• [DATA]:

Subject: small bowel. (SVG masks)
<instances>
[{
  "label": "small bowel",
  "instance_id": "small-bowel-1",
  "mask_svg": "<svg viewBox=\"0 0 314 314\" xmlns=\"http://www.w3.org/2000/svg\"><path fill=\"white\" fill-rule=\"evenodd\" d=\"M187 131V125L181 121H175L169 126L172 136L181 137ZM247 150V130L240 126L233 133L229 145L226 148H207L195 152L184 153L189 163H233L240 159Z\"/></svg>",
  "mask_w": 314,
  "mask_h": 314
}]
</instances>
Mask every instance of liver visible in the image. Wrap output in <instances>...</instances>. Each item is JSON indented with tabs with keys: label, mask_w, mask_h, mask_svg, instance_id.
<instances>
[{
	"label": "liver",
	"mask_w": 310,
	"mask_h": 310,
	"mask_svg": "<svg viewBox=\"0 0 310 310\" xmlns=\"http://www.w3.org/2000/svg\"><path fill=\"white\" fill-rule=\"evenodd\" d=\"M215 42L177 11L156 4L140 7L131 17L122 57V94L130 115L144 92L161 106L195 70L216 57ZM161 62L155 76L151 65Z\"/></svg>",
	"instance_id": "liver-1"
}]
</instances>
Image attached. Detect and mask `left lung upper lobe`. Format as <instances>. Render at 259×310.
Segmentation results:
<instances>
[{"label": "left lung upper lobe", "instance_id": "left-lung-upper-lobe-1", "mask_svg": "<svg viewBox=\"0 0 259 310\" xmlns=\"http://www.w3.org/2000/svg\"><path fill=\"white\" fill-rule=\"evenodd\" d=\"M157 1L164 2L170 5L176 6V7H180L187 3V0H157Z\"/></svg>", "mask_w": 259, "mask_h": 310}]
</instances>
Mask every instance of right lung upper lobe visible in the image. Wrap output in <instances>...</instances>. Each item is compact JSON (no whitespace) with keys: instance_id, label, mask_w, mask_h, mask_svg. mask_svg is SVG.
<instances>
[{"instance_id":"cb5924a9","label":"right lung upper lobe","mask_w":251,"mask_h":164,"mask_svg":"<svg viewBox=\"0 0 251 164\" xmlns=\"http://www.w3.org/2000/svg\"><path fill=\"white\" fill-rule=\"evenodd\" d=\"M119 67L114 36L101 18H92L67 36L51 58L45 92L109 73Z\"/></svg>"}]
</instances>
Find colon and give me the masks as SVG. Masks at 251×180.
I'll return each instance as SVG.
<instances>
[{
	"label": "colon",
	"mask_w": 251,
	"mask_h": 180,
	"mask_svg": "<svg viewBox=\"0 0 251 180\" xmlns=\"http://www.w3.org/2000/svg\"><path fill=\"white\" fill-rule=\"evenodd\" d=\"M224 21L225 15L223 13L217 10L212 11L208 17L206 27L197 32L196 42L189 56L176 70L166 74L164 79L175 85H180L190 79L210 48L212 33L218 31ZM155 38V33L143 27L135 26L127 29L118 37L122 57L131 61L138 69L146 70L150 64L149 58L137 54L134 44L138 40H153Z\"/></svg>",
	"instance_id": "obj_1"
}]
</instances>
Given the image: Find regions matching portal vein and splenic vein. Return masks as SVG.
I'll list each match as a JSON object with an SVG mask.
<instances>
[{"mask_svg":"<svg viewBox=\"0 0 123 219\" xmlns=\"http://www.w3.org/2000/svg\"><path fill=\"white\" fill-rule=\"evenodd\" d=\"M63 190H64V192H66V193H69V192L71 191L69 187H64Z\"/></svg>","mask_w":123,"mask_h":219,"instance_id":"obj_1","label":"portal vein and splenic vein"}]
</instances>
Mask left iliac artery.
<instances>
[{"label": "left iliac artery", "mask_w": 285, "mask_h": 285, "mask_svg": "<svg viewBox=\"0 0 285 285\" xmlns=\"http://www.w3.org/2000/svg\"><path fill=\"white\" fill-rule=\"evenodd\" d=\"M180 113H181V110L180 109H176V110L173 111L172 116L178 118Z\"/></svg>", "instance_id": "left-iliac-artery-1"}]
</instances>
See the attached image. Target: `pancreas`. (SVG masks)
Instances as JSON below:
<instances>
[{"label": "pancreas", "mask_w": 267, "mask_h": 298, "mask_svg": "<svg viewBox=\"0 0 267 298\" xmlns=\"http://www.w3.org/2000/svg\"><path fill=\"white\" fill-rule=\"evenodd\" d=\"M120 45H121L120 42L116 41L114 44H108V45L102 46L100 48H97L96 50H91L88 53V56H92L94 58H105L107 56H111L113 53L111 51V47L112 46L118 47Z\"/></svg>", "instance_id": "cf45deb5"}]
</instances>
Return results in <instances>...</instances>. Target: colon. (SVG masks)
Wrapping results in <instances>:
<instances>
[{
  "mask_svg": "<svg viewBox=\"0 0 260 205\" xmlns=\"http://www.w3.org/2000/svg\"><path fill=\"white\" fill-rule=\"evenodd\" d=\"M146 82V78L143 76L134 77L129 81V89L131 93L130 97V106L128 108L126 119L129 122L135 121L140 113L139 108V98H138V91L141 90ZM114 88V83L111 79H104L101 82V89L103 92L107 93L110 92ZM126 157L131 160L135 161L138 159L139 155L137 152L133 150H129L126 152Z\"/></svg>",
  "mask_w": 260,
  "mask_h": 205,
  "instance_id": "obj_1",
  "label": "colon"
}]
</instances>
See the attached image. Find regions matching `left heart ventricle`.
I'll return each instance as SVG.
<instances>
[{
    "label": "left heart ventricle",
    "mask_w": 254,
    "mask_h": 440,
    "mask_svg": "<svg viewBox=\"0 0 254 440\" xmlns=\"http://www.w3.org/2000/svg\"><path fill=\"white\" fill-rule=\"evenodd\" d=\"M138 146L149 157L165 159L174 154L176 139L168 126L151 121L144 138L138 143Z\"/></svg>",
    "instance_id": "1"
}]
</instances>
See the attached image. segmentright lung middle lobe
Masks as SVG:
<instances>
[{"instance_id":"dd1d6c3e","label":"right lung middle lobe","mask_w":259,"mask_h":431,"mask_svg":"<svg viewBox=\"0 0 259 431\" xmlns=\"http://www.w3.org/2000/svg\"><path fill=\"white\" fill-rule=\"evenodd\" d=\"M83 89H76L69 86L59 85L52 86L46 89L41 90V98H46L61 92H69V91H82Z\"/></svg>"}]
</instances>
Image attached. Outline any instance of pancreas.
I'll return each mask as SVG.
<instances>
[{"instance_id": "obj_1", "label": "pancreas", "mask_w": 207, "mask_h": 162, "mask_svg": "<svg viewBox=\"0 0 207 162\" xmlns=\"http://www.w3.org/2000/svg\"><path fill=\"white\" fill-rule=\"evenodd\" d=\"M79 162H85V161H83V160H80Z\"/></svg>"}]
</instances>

• [ABOUT THIS TASK]: Give back each entry above precisely as it was written.

• [SOLUTION]:
Subject: small bowel. (SVG masks)
<instances>
[{
  "label": "small bowel",
  "instance_id": "small-bowel-1",
  "mask_svg": "<svg viewBox=\"0 0 314 314\" xmlns=\"http://www.w3.org/2000/svg\"><path fill=\"white\" fill-rule=\"evenodd\" d=\"M187 131V125L181 121H175L169 126L172 136L181 137ZM247 150V130L240 126L233 133L229 145L226 148H207L195 152L184 153L189 163H233L240 159Z\"/></svg>",
  "mask_w": 314,
  "mask_h": 314
}]
</instances>
Mask every instance of liver visible in the image. Wrap output in <instances>...</instances>. Each item is JSON indented with tabs with keys: label, mask_w, mask_h, mask_svg, instance_id.
<instances>
[{
	"label": "liver",
	"mask_w": 310,
	"mask_h": 310,
	"mask_svg": "<svg viewBox=\"0 0 310 310\" xmlns=\"http://www.w3.org/2000/svg\"><path fill=\"white\" fill-rule=\"evenodd\" d=\"M215 42L177 11L156 4L140 7L131 17L122 57V94L130 115L144 92L161 106L195 70L216 57ZM161 62L155 76L151 65Z\"/></svg>",
	"instance_id": "liver-1"
}]
</instances>
Image attached. Detect and mask `left lung upper lobe`. Format as <instances>. Render at 259×310.
Segmentation results:
<instances>
[{"label": "left lung upper lobe", "instance_id": "left-lung-upper-lobe-1", "mask_svg": "<svg viewBox=\"0 0 259 310\" xmlns=\"http://www.w3.org/2000/svg\"><path fill=\"white\" fill-rule=\"evenodd\" d=\"M157 1L164 2L170 5L176 6V7H180L187 3V0H157Z\"/></svg>", "mask_w": 259, "mask_h": 310}]
</instances>
Mask every instance of right lung upper lobe visible in the image. Wrap output in <instances>...</instances>. Each item is compact JSON (no whitespace) with keys: instance_id, label, mask_w, mask_h, mask_svg. mask_svg is SVG.
<instances>
[{"instance_id":"cb5924a9","label":"right lung upper lobe","mask_w":251,"mask_h":164,"mask_svg":"<svg viewBox=\"0 0 251 164\" xmlns=\"http://www.w3.org/2000/svg\"><path fill=\"white\" fill-rule=\"evenodd\" d=\"M119 67L114 36L101 18H92L67 36L51 58L45 92L109 73Z\"/></svg>"}]
</instances>
Find colon and give me the masks as SVG. Masks at 251×180.
I'll return each instance as SVG.
<instances>
[{
	"label": "colon",
	"mask_w": 251,
	"mask_h": 180,
	"mask_svg": "<svg viewBox=\"0 0 251 180\" xmlns=\"http://www.w3.org/2000/svg\"><path fill=\"white\" fill-rule=\"evenodd\" d=\"M224 21L225 15L223 13L217 10L212 11L208 17L206 27L197 32L196 42L189 56L176 70L166 74L164 79L175 85H180L190 79L210 48L212 33L218 31ZM155 38V33L143 27L135 26L127 29L118 37L122 57L131 61L138 69L146 70L150 64L149 58L137 54L134 44L138 40H153Z\"/></svg>",
	"instance_id": "obj_1"
}]
</instances>
Given the image: Find regions matching portal vein and splenic vein. Return masks as SVG.
I'll list each match as a JSON object with an SVG mask.
<instances>
[{"mask_svg":"<svg viewBox=\"0 0 123 219\" xmlns=\"http://www.w3.org/2000/svg\"><path fill=\"white\" fill-rule=\"evenodd\" d=\"M63 190H64V192H66V193H69V192L71 191L69 187H64Z\"/></svg>","mask_w":123,"mask_h":219,"instance_id":"obj_1","label":"portal vein and splenic vein"}]
</instances>
Mask left iliac artery.
<instances>
[{"label": "left iliac artery", "mask_w": 285, "mask_h": 285, "mask_svg": "<svg viewBox=\"0 0 285 285\" xmlns=\"http://www.w3.org/2000/svg\"><path fill=\"white\" fill-rule=\"evenodd\" d=\"M180 113H181V110L180 109H176V110L173 111L172 116L178 118Z\"/></svg>", "instance_id": "left-iliac-artery-1"}]
</instances>
See the attached image. Target: `pancreas`. (SVG masks)
Instances as JSON below:
<instances>
[{"label": "pancreas", "mask_w": 267, "mask_h": 298, "mask_svg": "<svg viewBox=\"0 0 267 298\" xmlns=\"http://www.w3.org/2000/svg\"><path fill=\"white\" fill-rule=\"evenodd\" d=\"M120 45H121L120 42L116 41L114 44H108V45L102 46L100 48H97L96 50H91L88 53V56H92L94 58H105L107 56H111L113 53L111 51V47L112 46L118 47Z\"/></svg>", "instance_id": "cf45deb5"}]
</instances>
Return results in <instances>...</instances>. Target: colon. (SVG masks)
Wrapping results in <instances>:
<instances>
[{
  "mask_svg": "<svg viewBox=\"0 0 260 205\" xmlns=\"http://www.w3.org/2000/svg\"><path fill=\"white\" fill-rule=\"evenodd\" d=\"M146 82V78L143 76L134 77L129 81V89L131 93L130 97V106L128 108L126 119L129 122L135 121L140 113L139 108V98H138V91L141 90ZM114 88V83L111 79H104L101 82V89L103 92L107 93L110 92ZM126 157L131 160L135 161L138 159L139 155L137 152L133 150H129L126 152Z\"/></svg>",
  "mask_w": 260,
  "mask_h": 205,
  "instance_id": "obj_1",
  "label": "colon"
}]
</instances>
See the attached image. Find regions matching `left heart ventricle`.
I'll return each instance as SVG.
<instances>
[{
    "label": "left heart ventricle",
    "mask_w": 254,
    "mask_h": 440,
    "mask_svg": "<svg viewBox=\"0 0 254 440\" xmlns=\"http://www.w3.org/2000/svg\"><path fill=\"white\" fill-rule=\"evenodd\" d=\"M138 146L149 157L165 159L174 154L176 139L168 126L151 121L144 138L138 143Z\"/></svg>",
    "instance_id": "1"
}]
</instances>
See the attached image. segmentright lung middle lobe
Masks as SVG:
<instances>
[{"instance_id":"dd1d6c3e","label":"right lung middle lobe","mask_w":259,"mask_h":431,"mask_svg":"<svg viewBox=\"0 0 259 431\" xmlns=\"http://www.w3.org/2000/svg\"><path fill=\"white\" fill-rule=\"evenodd\" d=\"M83 89H76L69 86L59 85L52 86L46 89L41 90V98H46L61 92H69V91H82Z\"/></svg>"}]
</instances>
Image attached. Outline any instance of pancreas.
I'll return each mask as SVG.
<instances>
[{"instance_id": "obj_1", "label": "pancreas", "mask_w": 207, "mask_h": 162, "mask_svg": "<svg viewBox=\"0 0 207 162\" xmlns=\"http://www.w3.org/2000/svg\"><path fill=\"white\" fill-rule=\"evenodd\" d=\"M79 162H85V161H83V160H80Z\"/></svg>"}]
</instances>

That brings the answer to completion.